Las obras comenzaron en 1988, años después de anunciarse para ya
Inauguraciones varias
A ello se sumará el Polígono de Babel o Baver (que no se urbaniza hasta 1993). Barriadas destino de una inmigración que fue integradora, tanto la primera, del campo a la ciudad, como luego de otras provincias y países. Pero quedaba una hendidura: la cremallera entre la provincia y la capital nacional, el ferrocarril. Frente al colegio Don Bosco, inaugurado en 1970 ‘al otro lado’ de las vías del tren, existía ya una parte de la Gran Vía.
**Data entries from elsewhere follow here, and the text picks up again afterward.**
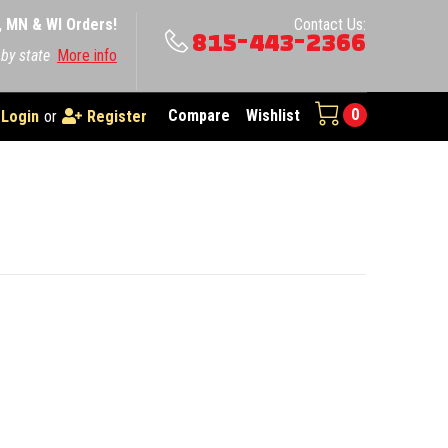
A, MN & WI Orders!
Contact Us:
815-443-2366
 by state
More info
0
Compare
Wishlist
Login
or
Register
Pero la obra final no comenzaba a concretarse hasta marzo de 1988. La inauguración del puente, como señala su placa, no llegaba hasta el cinco de junio de 1990. En 2014 (se había previsto para 2012) se clausuraba el paso a nivel de 1970, en la calle dedicada al médico, político y homeópata Manuel Ausó y Monzó (1814-1891). Para el vial elevado, plató de numerosos anuncios de coches, hubo que derribar parte de la historia popular.
Llega el puente
Unos hicieron las maletas y otros cerraron. La popular y casi centenaria tienda y restaurante El Marranero, “bar ilicitano” especializado en jamones que, por cierto, colgaban en densa formación del techo del establecimiento, finiquitó (vivió resurrección familiar, ya clausurada, casi al final de la Gran Vía, donde el tramo conocido como calle México se convierte en la rotonda del Barco).
La construcción de un puente sobre las vías de tren fue una de las propuestas barajadas, junto a otras como retranquear la estación más hacia el sur. Pero finalmente tocó puente (del V Centenario como nombre oficial) creado por Rafael y Carlos Martínez Lasheras. Fernando García no lo vio: fallecía en 1985, cuando se aseguraba a pie de calle que las obras eran “inminentes”.